- _Task description_
Pictures appear among the records. Write out all else exactly as it stands.

- _Supplied data_
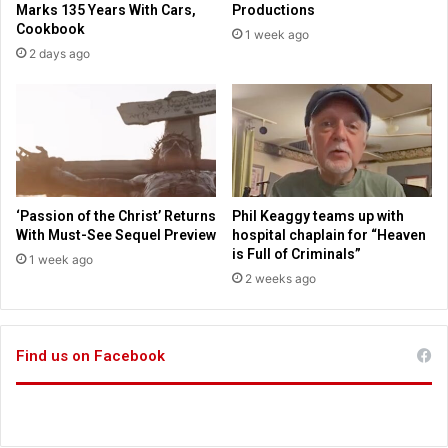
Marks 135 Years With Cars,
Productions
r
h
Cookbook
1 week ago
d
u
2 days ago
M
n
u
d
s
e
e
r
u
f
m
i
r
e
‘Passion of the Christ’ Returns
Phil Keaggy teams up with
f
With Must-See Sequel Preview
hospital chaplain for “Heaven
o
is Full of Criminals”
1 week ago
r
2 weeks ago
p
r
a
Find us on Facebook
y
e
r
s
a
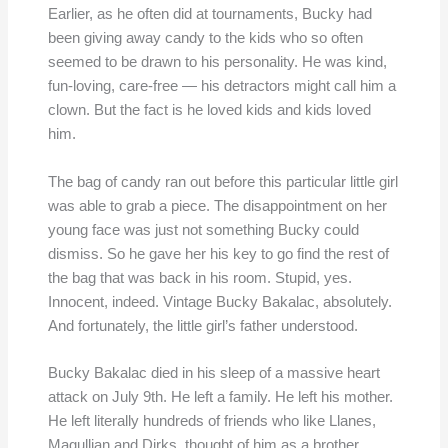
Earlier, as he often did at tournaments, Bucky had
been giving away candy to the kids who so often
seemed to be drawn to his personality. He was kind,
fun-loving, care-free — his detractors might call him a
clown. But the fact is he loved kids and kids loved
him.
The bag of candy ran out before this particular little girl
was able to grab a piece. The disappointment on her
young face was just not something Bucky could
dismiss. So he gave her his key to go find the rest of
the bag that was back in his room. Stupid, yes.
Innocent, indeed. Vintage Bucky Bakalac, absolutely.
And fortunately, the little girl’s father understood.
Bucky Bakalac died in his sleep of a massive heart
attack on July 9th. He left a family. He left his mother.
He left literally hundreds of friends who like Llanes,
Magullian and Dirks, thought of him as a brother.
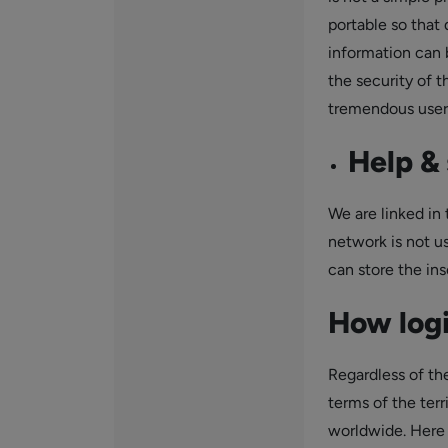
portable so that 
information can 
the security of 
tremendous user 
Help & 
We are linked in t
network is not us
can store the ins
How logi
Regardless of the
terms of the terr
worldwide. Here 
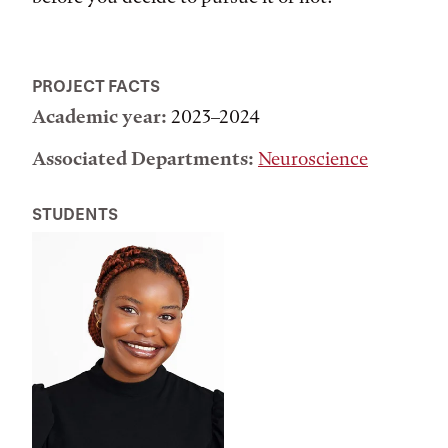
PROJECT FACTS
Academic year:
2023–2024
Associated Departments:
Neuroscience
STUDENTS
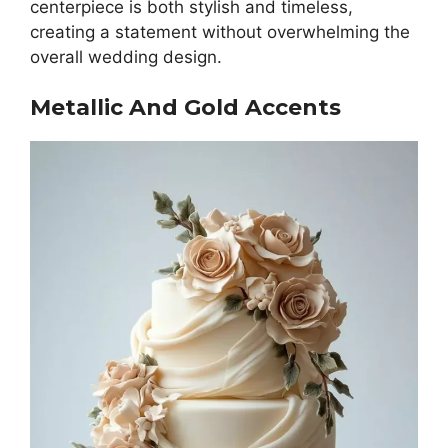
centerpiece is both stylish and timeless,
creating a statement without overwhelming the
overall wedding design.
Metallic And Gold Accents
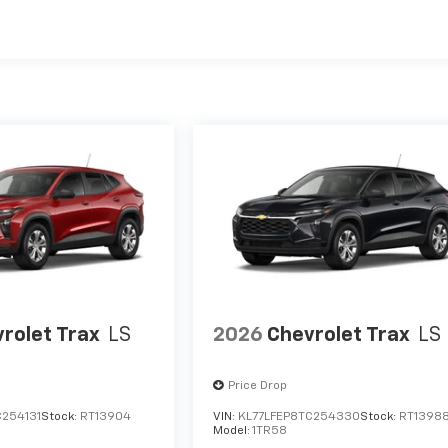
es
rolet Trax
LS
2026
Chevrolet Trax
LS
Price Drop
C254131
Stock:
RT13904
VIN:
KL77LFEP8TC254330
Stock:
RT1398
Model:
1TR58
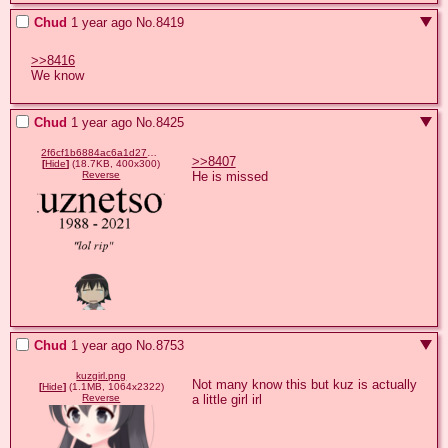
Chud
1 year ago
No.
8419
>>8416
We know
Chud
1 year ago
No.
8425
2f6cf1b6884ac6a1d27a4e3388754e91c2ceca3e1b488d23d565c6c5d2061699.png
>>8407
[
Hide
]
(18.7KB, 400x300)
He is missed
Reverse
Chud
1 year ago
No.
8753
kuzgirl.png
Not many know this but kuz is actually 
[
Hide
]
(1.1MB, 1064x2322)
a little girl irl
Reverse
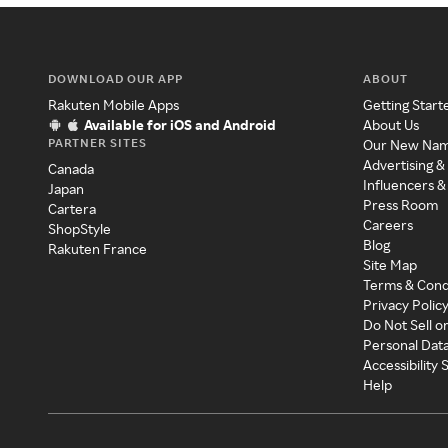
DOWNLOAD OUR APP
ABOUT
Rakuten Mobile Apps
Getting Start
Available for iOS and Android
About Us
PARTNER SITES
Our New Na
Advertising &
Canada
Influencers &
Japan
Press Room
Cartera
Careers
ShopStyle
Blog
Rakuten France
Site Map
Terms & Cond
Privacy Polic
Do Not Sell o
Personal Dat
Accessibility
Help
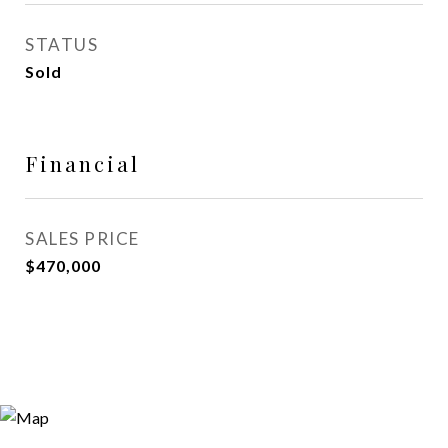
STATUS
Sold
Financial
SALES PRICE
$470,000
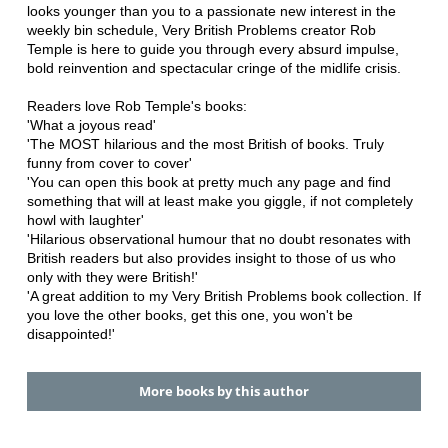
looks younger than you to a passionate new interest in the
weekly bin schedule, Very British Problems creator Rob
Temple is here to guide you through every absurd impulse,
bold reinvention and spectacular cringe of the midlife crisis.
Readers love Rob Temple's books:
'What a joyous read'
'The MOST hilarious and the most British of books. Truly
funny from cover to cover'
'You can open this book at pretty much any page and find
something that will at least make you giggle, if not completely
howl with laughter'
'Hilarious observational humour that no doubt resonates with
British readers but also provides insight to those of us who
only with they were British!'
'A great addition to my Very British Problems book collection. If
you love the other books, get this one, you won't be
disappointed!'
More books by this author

- _Solution to the exercise_
Marks 135 Years With Cars,
Productions
r
h
Cookbook
1 week ago
d
u
2 days ago
M
n
u
d
s
e
e
r
u
f
m
i
r
e
‘Passion of the Christ’ Returns
Phil Keaggy teams up with
f
With Must-See Sequel Preview
hospital chaplain for “Heaven
o
is Full of Criminals”
1 week ago
r
2 weeks ago
p
r
a
Find us on Facebook
y
e
r
s
a
Earlier, as he often did at tournaments, Bucky had
been giving away candy to the kids who so often
seemed to be drawn to his personality. He was kind,
fun-loving, care-free — his detractors might call him a
clown. But the fact is he loved kids and kids loved
him.
The bag of candy ran out before this particular little girl
was able to grab a piece. The disappointment on her
young face was just not something Bucky could
dismiss. So he gave her his key to go find the rest of
the bag that was back in his room. Stupid, yes.
Innocent, indeed. Vintage Bucky Bakalac, absolutely.
And fortunately, the little girl’s father understood.
Bucky Bakalac died in his sleep of a massive heart
attack on July 9th. He left a family. He left his mother.
He left literally hundreds of friends who like Llanes,
Magullian and Dirks, thought of him as a brother.
portable so that 
information can 
the security of 
tremendous user 
Help & 
We are linked in t
network is not us
can store the ins
How logi
Regardless of the
terms of the terr
worldwide. Here 
PROJECT FACTS
Academic year:
2023–2024
Associated Departments:
Neuroscience
STUDENTS
centerpiece is both stylish and timeless,
creating a statement without overwhelming the
overall wedding design.
Metallic And Gold Accents
es
rolet Trax
LS
2026
Chevrolet Trax
LS
Price Drop
C254131
Stock:
RT13904
VIN:
KL77LFEP8TC254330
Stock:
RT1398
Model:
1TR58
Chud
1 year ago
No.
8419
>>8416
We know
Chud
1 year ago
No.
8425
2f6cf1b6884ac6a1d27a4e3388754e91c2ceca3e1b488d23d565c6c5d2061699.png
>>8407
[
Hide
]
(18.7KB, 400x300)
He is missed
Reverse
Chud
1 year ago
No.
8753
kuzgirl.png
Not many know this but kuz is actually 
[
Hide
]
(1.1MB, 1064x2322)
a little girl irl
Reverse
DOWNLOAD OUR APP
ABOUT
Rakuten Mobile Apps
Getting Start
Available for iOS and Android
About Us
PARTNER SITES
Our New Na
Advertising &
Canada
Influencers &
Japan
Press Room
Cartera
Careers
ShopStyle
Blog
Rakuten France
Site Map
Terms & Cond
Privacy Polic
Do Not Sell o
Personal Dat
Accessibility
Help
STATUS
Sold
Financial
SALES PRICE
$470,000
looks younger than you to a passionate new interest in the
weekly bin schedule, Very British Problems creator Rob
Temple is here to guide you through every absurd impulse,
bold reinvention and spectacular cringe of the midlife crisis.
Readers love Rob Temple's books:
'What a joyous read'
'The MOST hilarious and the most British of books. Truly
funny from cover to cover'
'You can open this book at pretty much any page and find
something that will at least make you giggle, if not completely
howl with laughter'
'Hilarious observational humour that no doubt resonates with
British readers but also provides insight to those of us who
only with they were British!'
'A great addition to my Very British Problems book collection. If
you love the other books, get this one, you won't be
disappointed!'
More books by this author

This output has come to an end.